A touch-up may improve small gaps, density, softness, healed color, or minor symmetry details.
The goal is to support the brow that healed — not make it heavier than your face needs.

Lips


A touch-up may improve color balance, soft saturation, border softness, or uneven healed areas.
Lips can heal lighter than expected, and a second appointment may help build a more balanced result.

Eyeliner


A touch-up may improve small gaps, lash-line definition, depth, or minor balance.
Because the eye area is delicate, touch-ups should remain conservative and precise.
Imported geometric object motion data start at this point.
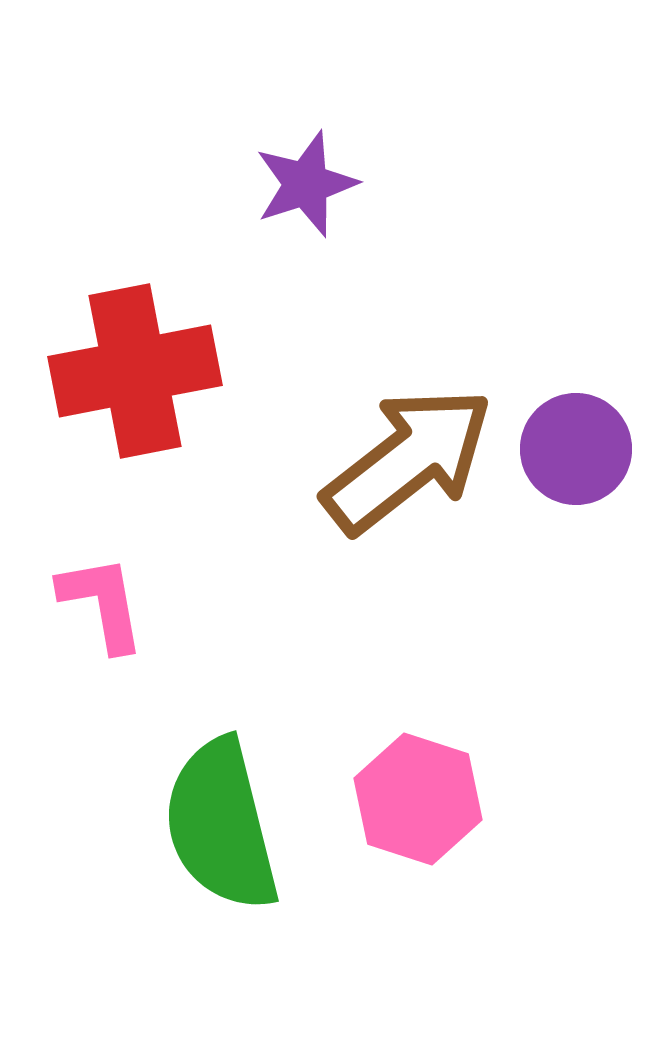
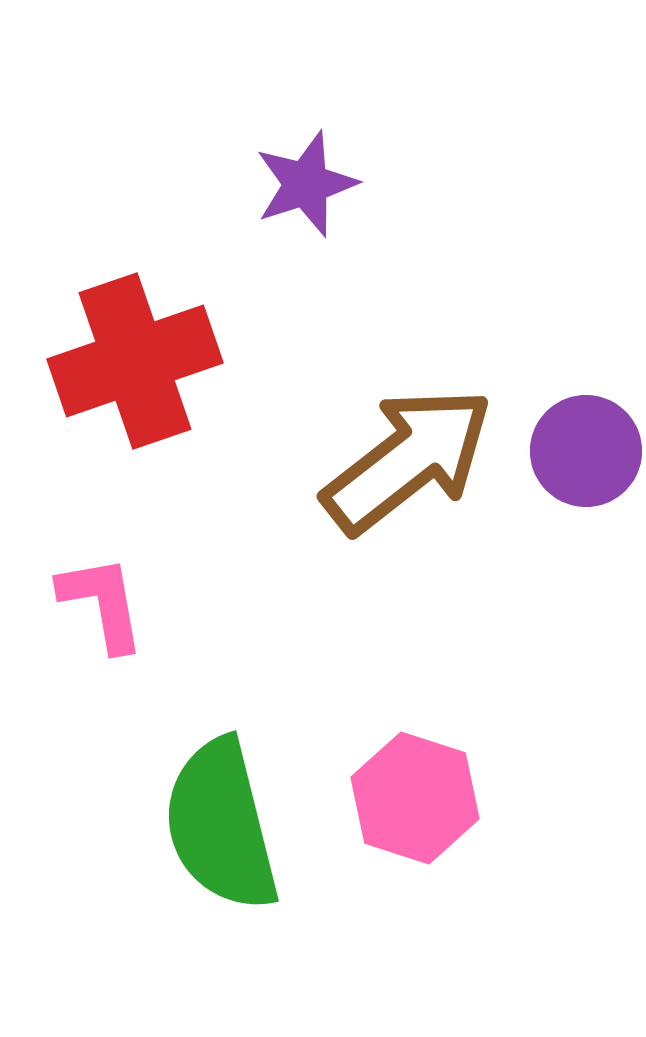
red cross: moved 10 px up; rotated 8 degrees counterclockwise
purple circle: moved 10 px right, 2 px down
pink hexagon: moved 3 px left, 1 px up
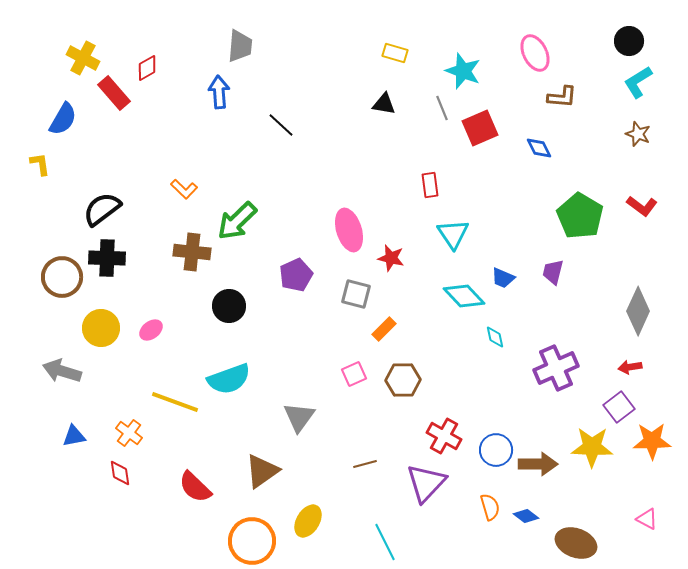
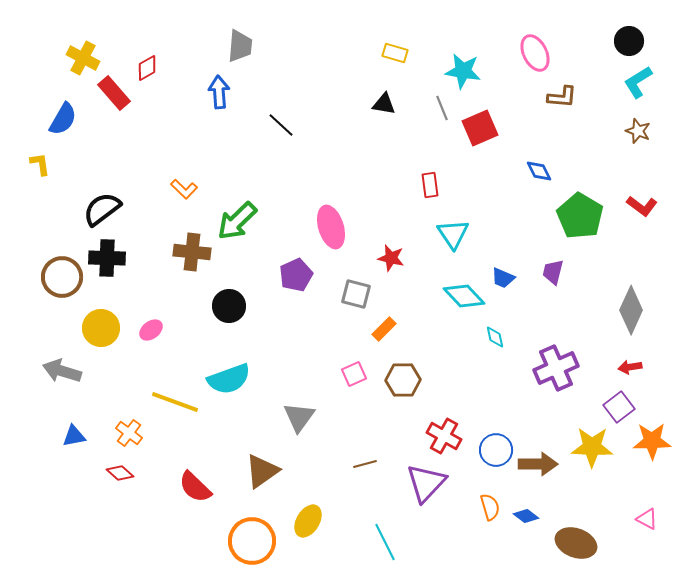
cyan star at (463, 71): rotated 12 degrees counterclockwise
brown star at (638, 134): moved 3 px up
blue diamond at (539, 148): moved 23 px down
pink ellipse at (349, 230): moved 18 px left, 3 px up
gray diamond at (638, 311): moved 7 px left, 1 px up
red diamond at (120, 473): rotated 40 degrees counterclockwise
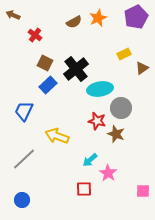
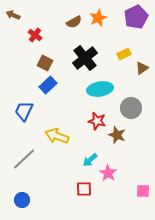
black cross: moved 9 px right, 11 px up
gray circle: moved 10 px right
brown star: moved 1 px right, 1 px down
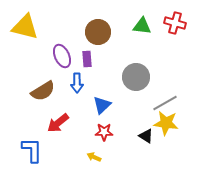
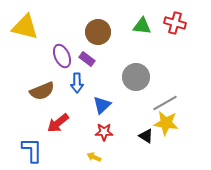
purple rectangle: rotated 49 degrees counterclockwise
brown semicircle: moved 1 px left; rotated 10 degrees clockwise
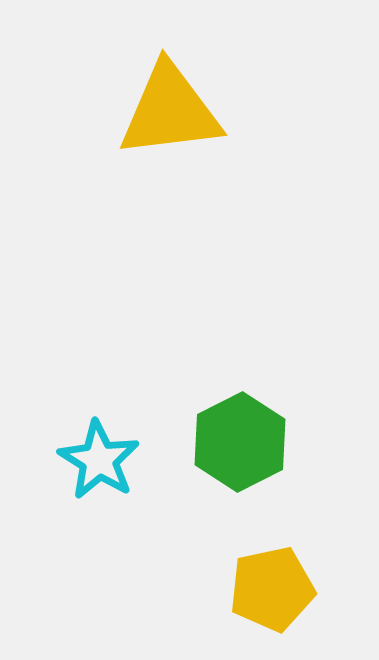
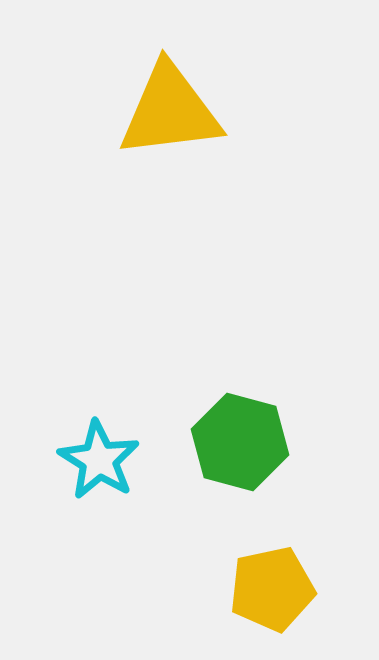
green hexagon: rotated 18 degrees counterclockwise
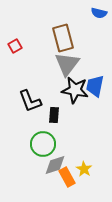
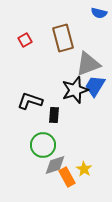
red square: moved 10 px right, 6 px up
gray triangle: moved 21 px right; rotated 32 degrees clockwise
blue trapezoid: rotated 20 degrees clockwise
black star: rotated 28 degrees counterclockwise
black L-shape: rotated 130 degrees clockwise
green circle: moved 1 px down
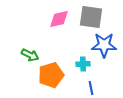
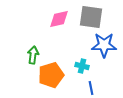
green arrow: moved 3 px right; rotated 108 degrees counterclockwise
cyan cross: moved 1 px left, 2 px down; rotated 16 degrees clockwise
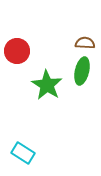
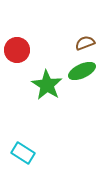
brown semicircle: rotated 24 degrees counterclockwise
red circle: moved 1 px up
green ellipse: rotated 52 degrees clockwise
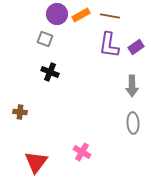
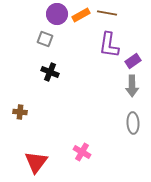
brown line: moved 3 px left, 3 px up
purple rectangle: moved 3 px left, 14 px down
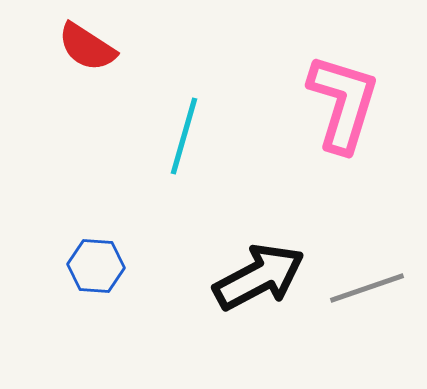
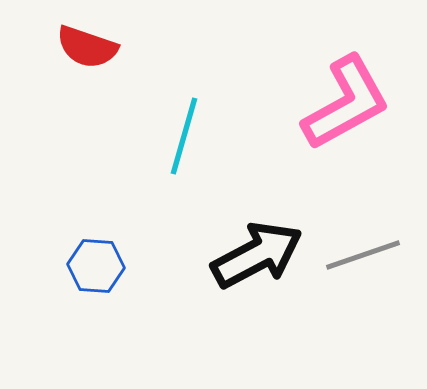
red semicircle: rotated 14 degrees counterclockwise
pink L-shape: moved 3 px right; rotated 44 degrees clockwise
black arrow: moved 2 px left, 22 px up
gray line: moved 4 px left, 33 px up
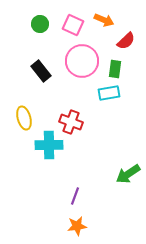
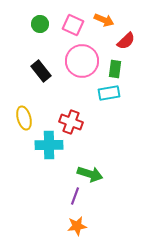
green arrow: moved 38 px left; rotated 130 degrees counterclockwise
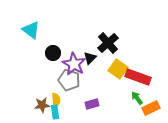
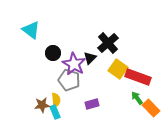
orange rectangle: rotated 72 degrees clockwise
cyan rectangle: rotated 16 degrees counterclockwise
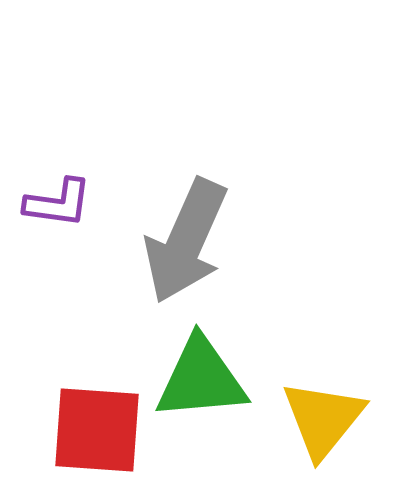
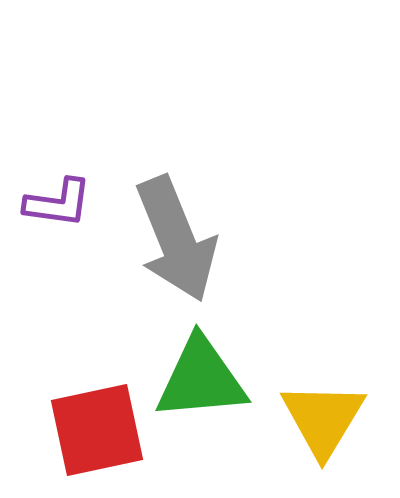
gray arrow: moved 10 px left, 2 px up; rotated 46 degrees counterclockwise
yellow triangle: rotated 8 degrees counterclockwise
red square: rotated 16 degrees counterclockwise
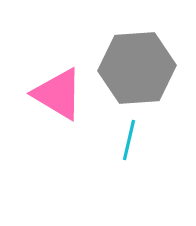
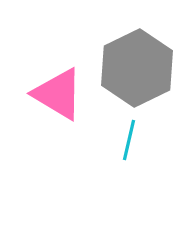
gray hexagon: rotated 22 degrees counterclockwise
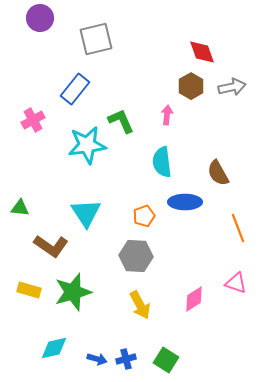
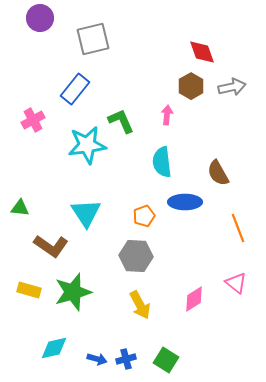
gray square: moved 3 px left
pink triangle: rotated 20 degrees clockwise
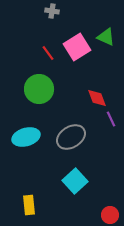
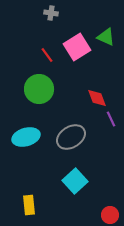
gray cross: moved 1 px left, 2 px down
red line: moved 1 px left, 2 px down
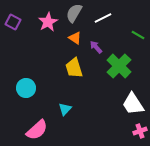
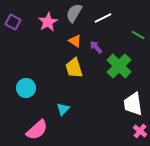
orange triangle: moved 3 px down
white trapezoid: rotated 25 degrees clockwise
cyan triangle: moved 2 px left
pink cross: rotated 32 degrees counterclockwise
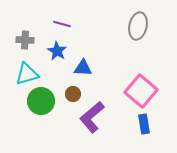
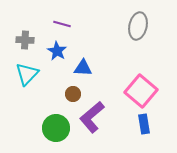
cyan triangle: rotated 30 degrees counterclockwise
green circle: moved 15 px right, 27 px down
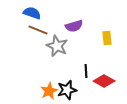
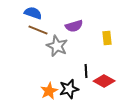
blue semicircle: moved 1 px right
black star: moved 2 px right, 1 px up
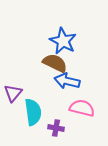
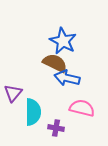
blue arrow: moved 3 px up
cyan semicircle: rotated 8 degrees clockwise
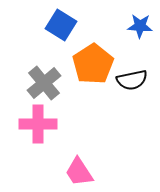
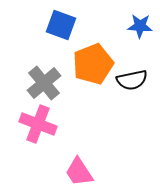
blue square: rotated 12 degrees counterclockwise
orange pentagon: rotated 12 degrees clockwise
pink cross: rotated 21 degrees clockwise
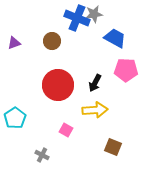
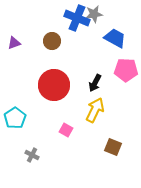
red circle: moved 4 px left
yellow arrow: rotated 60 degrees counterclockwise
gray cross: moved 10 px left
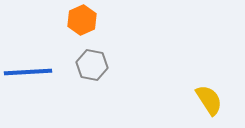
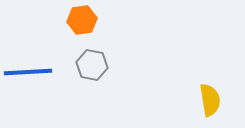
orange hexagon: rotated 16 degrees clockwise
yellow semicircle: moved 1 px right; rotated 24 degrees clockwise
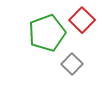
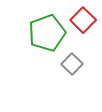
red square: moved 1 px right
SMP / Scalp Micropigmentation


A touch-up may improve density, spacing, blending, or areas that healed lighter.
The goal is natural visual density, not an overly saturated or painted effect.

Scar Camouflage


A touch-up may improve tone, softness, and blending.
Scar tissue can retain pigment differently from normal skin, so more than one session may be needed.

Areola Restoration


A touch-up may improve tone, dimension, symmetry, softness, and blending.
This helps the result heal with a more natural and balanced appearance.

Before Your Touch-Up


Before your touch-up appointment:
• Do not tan the area.
• Do not exfoliate the area.
• Do not pick, scrub, or irritate the skin.
• Do not use aggressive skincare on the treatment zone.
• Send clear healed photos if requested.
• Tell us if you had unusual healing, irritation, cold sores, heavy fading, skin reactions, or changes in health or medication.
The better we understand how your skin healed, the more precisely we can plan the touch-up.

At Shadés, a touch-up is not automatic overworking.
It is a careful follow-up after healing.
We refine only what needs refinement, protect what healed well, and keep the result natural, balanced, and long-lasting.